Today the ISP and blog services that bear the Livedoor name are operated by Line Corporation, developers of Line messaging services and the Naver Japan search portal. Line Corporation, based in Japan, was spun off from NHN Japan, an arm of its Korean parent, in February 2013.[3]

History

Origins and growth

Livedoor began in 1995 as Livin' on the Edge, a startup company run by Horie and a group of college friends[4] and was officially founded as Livin' On the EDGE Inc. in April 1996, in Minato, Tokyo.[5] In 1997, it was renamed Livin' On the EDGE Co., Ltd. Though initially a limited company (yugen kaisha), Livin' On the Edge was reorganized into a joint-stock company (kabushiki kaisha) in July 1997 and within only 3 years, went public on the Tokyo Stock Exchange's Mothers market in April 2000. In November 2002, Livin' on the Edge acquired the free Internet services business of Livedoor Corp., which had gone bankrupt. Livin' On the Edge changed its name to Edge Co., Ltd. in April 2003,[6] then adopted the name of the ISP business it had acquired from Livedoor Corp., by renaming itself livedoor Co. Ltd. (Livedoor), in February 2004.[7] This was followed by a 1:100 stock split.

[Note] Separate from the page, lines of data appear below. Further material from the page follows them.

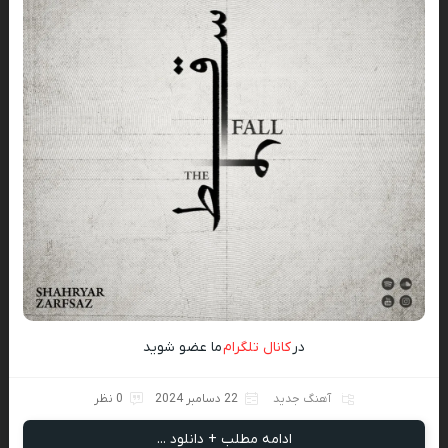
در
کانال تلگرام
ما عضو شوید
آهنگ جدید
22 دسامبر 2024
0 نظر
ادامه مطلب + دانلود ...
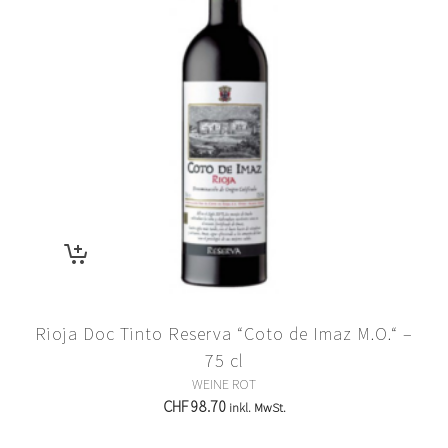
Rioja Doc Tinto Reserva “Coto de Imaz M.O.“ –
75 cl
WEINE ROT
CHF
98.70
inkl. MwSt.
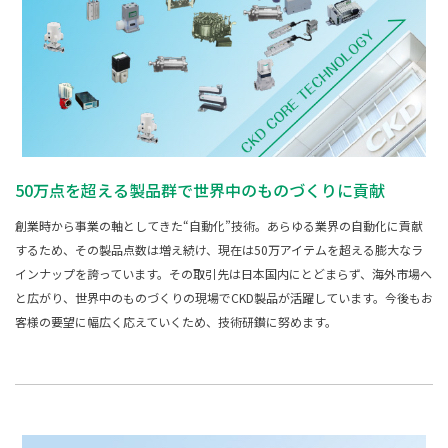
50万点を超える製品群で世界中のものづくりに貢献
創業時から事業の軸としてきた“自動化”技術。あらゆる業界の自動化に貢献
するため、その製品点数は増え続け、現在は50万アイテムを超える膨大なラ
インナップを誇っています。その取引先は日本国内にとどまらず、海外市場へ
と広がり、世界中のものづくりの現場でCKD製品が活躍しています。今後もお
客様の要望に幅広く応えていくため、技術研鑚に努めます。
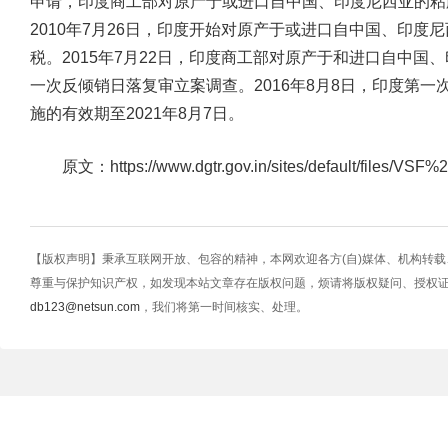
申请，印度商工部对原产于或进口自中国、印度尼西亚的粘
2010年7月26日，印度开始对原产于或进口自中国、印度
税。2015年7月22日，印度商工部对原产于和进口自中国
一次反倾销日落复审立案调查。2016年8月8日，印度第
施的有效期至2021年8月7日。
原文：
https://www.dgtr.gov.in/sites/default/files/VS
【版权声明】秉承互联网开放、包容的精神，本网欢迎各方(自)媒体、机构转
尊重与保护知识产权，如发现本站文章存在版权问题，烦请将版权疑问、授权
db123@netsun.com
，我们将第一时间核实、处理。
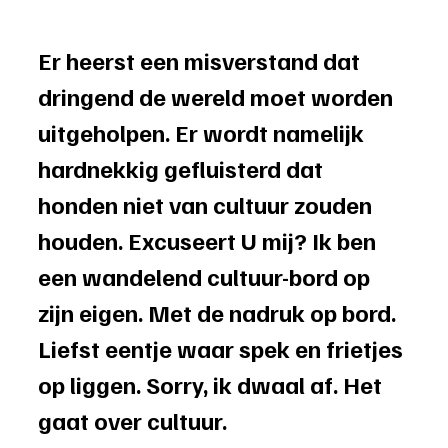
Er heerst een misverstand dat 
dringend de wereld moet worden 
uitgeholpen. Er wordt namelijk 
hardnekkig gefluisterd dat 
honden niet van cultuur zouden 
houden. Excuseert U mij? Ik ben 
een wandelend cultuur-bord op 
zijn eigen. Met de nadruk op bord. 
Liefst eentje waar spek en frietjes 
op liggen. Sorry, ik dwaal af. Het 
gaat over cultuur. 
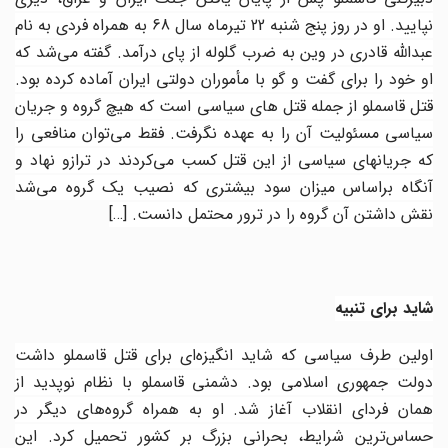
نپایید. او در روز پنج شنبه 22 تیرماه سال 68 به همراه فردی به نام
عبدالله قادری در وین به ضرب گلوله از پای درآمد. گفته می‌شد که
او خود را برای گفت و گو با مأموران دولتی ایران آماده کرده بود
.
قتل قاسملو از جمله قتل های سیاسی است که هیچ گروه و جریان
سیاسی مسئولیت آن را به عهده نگرفت. فقط می‌توان منافعی را
که جریانهای سیاسی از این قتل کسب می‌کردند در ترازو نهاد و
آنگاه براساس میزان سود بیشتری که نصیب یک گروه می‌شد
نقش داشتن آن گروه را در ترور محتمل دانست.
[…]
شاید برای تنبیه
اولین طرف سیاسی که شاید انگیزه‌ای برای قتل قاسملو داشت
دولت جمهوری اسلامی بود. دشمنی قاسملو با نظام نوپدید از
همان فردای انقلاب آغاز شد. او به همراه گروه‌های دیگر در
حساس‌ترین شرایط، بحرانی بزرگ بر کشور تحمیل کرد. این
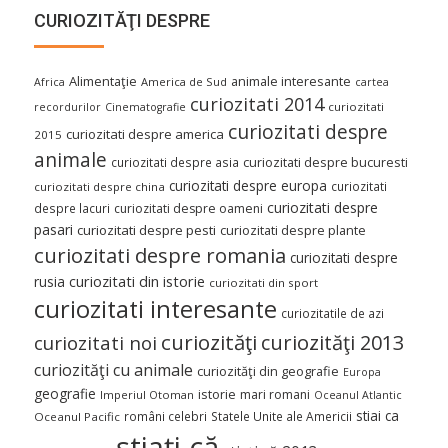
CURIOZITĂŢI DESPRE
Alimentaţie
animale interesante
America de Sud
Africa
cartea
curiozitati 2014
curiozitati
recordurilor
Cinematografie
curiozitati despre
curiozitati despre america
2015
animale
curiozitati despre asia
curiozitati despre bucuresti
curiozitati despre europa
curiozitati
curiozitati despre china
curiozitati despre
despre lacuri
curiozitati despre oameni
pasari
curiozitati despre pesti
curiozitati despre plante
curiozitati despre romania
curiozitati despre
curiozitati din istorie
rusia
curiozitati din sport
curiozitati interesante
curiozitatile de azi
curiozităţi
curiozităţi 2013
curiozitati noi
curiozităţi cu animale
curiozităţi din geografie
Europa
geografie
istorie
mari romani
Imperiul Otoman
Oceanul Atlantic
stiai ca
români celebri
Statele Unite ale Americii
Oceanul Pacific
ştiaţi că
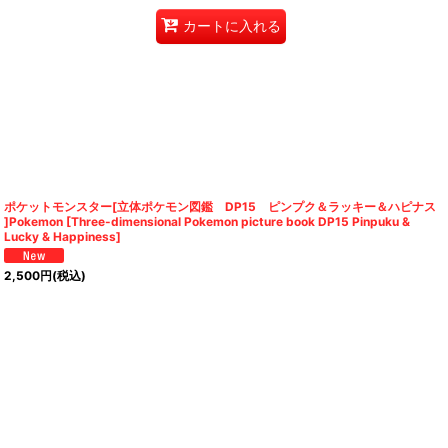
カートに入れる
ポケットモンスター[立体ポケモン図鑑 DP15 ピンプク＆ラッキー＆ハピナス
]Pokemon [Three-dimensional Pokemon picture book DP15 Pinpuku &
Lucky & Happiness]
2,500
円
(税込)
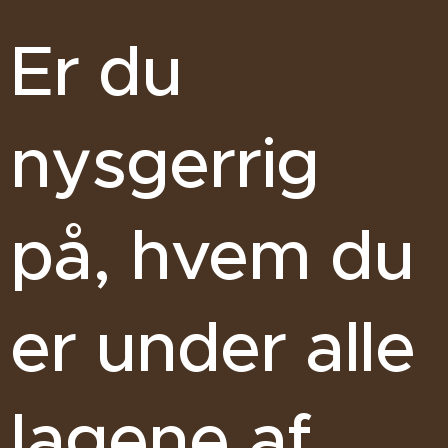
Er du
nysgerrig
på, hvem du
er under alle
lagene af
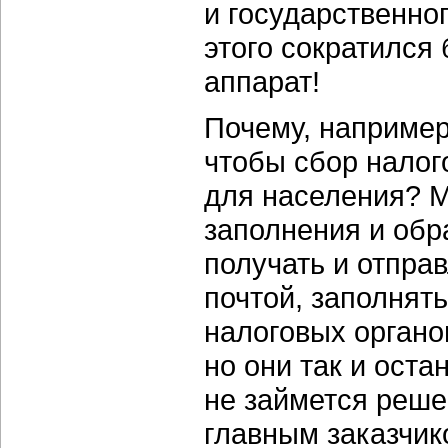
и государственног
этого сократился
аппарат!
Почему, например,
чтобы сбор налог
для населения? М
заполнения и обр
получать и отпра
почтой, заполнят
налоговых органо
но они так и оста
не займется реше
главным заказчик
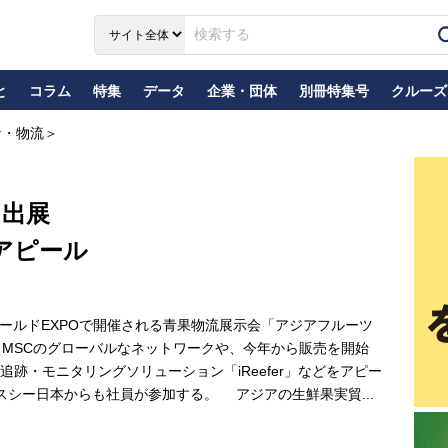
と
コラム
特集
データ
企業・団体
別冊特集号
クルーズ
ナ・物流＞
に出展
どアピール
ワールドEXPOで開催される青果物流展示会「アジアフルーツ
る。MSCのグローバルなネットワークや、今年から販売を開始
跡・モニタリングソリューション「iReefer」などをアピー
スシー日本からも社員が参加する。 アジアの生鮮果実貿...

In March 2004, during the 2004 Nippon Professional Baseball realignment, Livedoor moved to acquire the Kintetsu Buffaloes, a Japanese baseball team, but later withdrew its offer and, in September 2004, founded its own team (named livedoor baseball) and applied for admittance to Japan's professional baseball organization. The team's home ground was to be in Sendai, Miyagi Prefecture, but livedoor lost the competition to be the city's home team to Rakuten, a Japanese e-commerce company.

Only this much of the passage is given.